Buck Horne - Raymond James

Okay. What’s your average cycle time now though, just for context?

Larry Nicholson

I can get it to you. It’s somewhere between 70 and 75 days.

Buck Horne - Raymond James

That’s perfect. And also just quickly, do you have the count for the number of finished lots you have owned and finish lots you have auctioned?

Larry Nicholson

I think Orlando was two-thirds were finished, option that’s rented, but there was a lot of options that’s unfinished, that is under development, but…

Buck Horne - Raymond James

Okay, that’s all guys. Thank you.

Larry Nicholson

Thank you.

Operator

Our next question comes from David Williams of Williams Financial (ph). Please go ahead.

David Williams - Williams Financial (ph)

Thank you. Good morning guys, nice quarter. I just wanted to ask real quick about the ASP growth and what maybe your thoughts are going forward as far as maybe the sustainability of the trends that we’re seeing. With 6% plus growth, three quarters in a row, is that something that you think can continue going forward, thinking about the size of houses and maybe the mix shift and even the pricing environment that we are seeing. How do you think those trend over the longer term?

Larry Nicholson

Well, I think you’ll continue to see price move up. I think both from a mix perspective and just from a pricing strength perspective, so we would expect to see that continue.

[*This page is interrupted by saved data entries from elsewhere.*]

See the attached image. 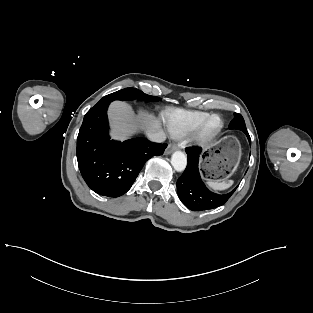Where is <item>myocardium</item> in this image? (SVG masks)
Masks as SVG:
<instances>
[{
  "label": "myocardium",
  "mask_w": 313,
  "mask_h": 313,
  "mask_svg": "<svg viewBox=\"0 0 313 313\" xmlns=\"http://www.w3.org/2000/svg\"><path fill=\"white\" fill-rule=\"evenodd\" d=\"M217 119L219 121V125L215 130H209V124L212 120ZM224 128L223 119L217 115L212 114L209 115L192 133L190 136V140L193 144L206 147L210 145L222 132Z\"/></svg>",
  "instance_id": "obj_1"
}]
</instances>
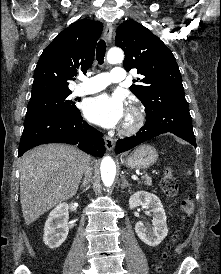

David Williams - Williams Financial (ph)

Would you expect to maybe see the type of leaks that we are seeing today, the 6% or do you think that moderates at some point where we’re getting back to a more normalized environment of maybe 1%, 2%, 3% over the longer term?

Gordon Milne

Part of it, it’s hard to tell, because we are doing more homes in California and Washington this year as a percent and so those are more expensive homes and so just as in price increases like inflation, it’s the mix and so as we build out the two coastal areas more, the prices are going to go up and then we’ve got price increases generally. So we’re pretty confident prices will continue to go up, while your exact numbers are much more difficult to predict.

David Williams - Williams Financial (ph)

Sure. Well thanks for that, and you had mentioned earlier that the cost per square foot was about $2.70 on the year. Do you have that, what the sales was on a cost per square foot basis increase?

Gordon Milne

Yes, I think costs were up about 5% and revenues were up about 8%.

David Williams - Williams Financial (ph)

Great. Thanks again guys. I appreciate it.

Gordon Milne

Thank you.

Operator

I’m showing no further questions at this time and I’d like to turn the conference back over to Mr. Larry Nicholson for any closing remarks.

Larry Nicholson

Well, thanks for joining us today. We appreciate it and we’ll look forward to seeing you next quarter. Thank you.

Operator

Ladies and gentlemen, this does conclude today’s conference. You may all disconnect and have a wonderful day.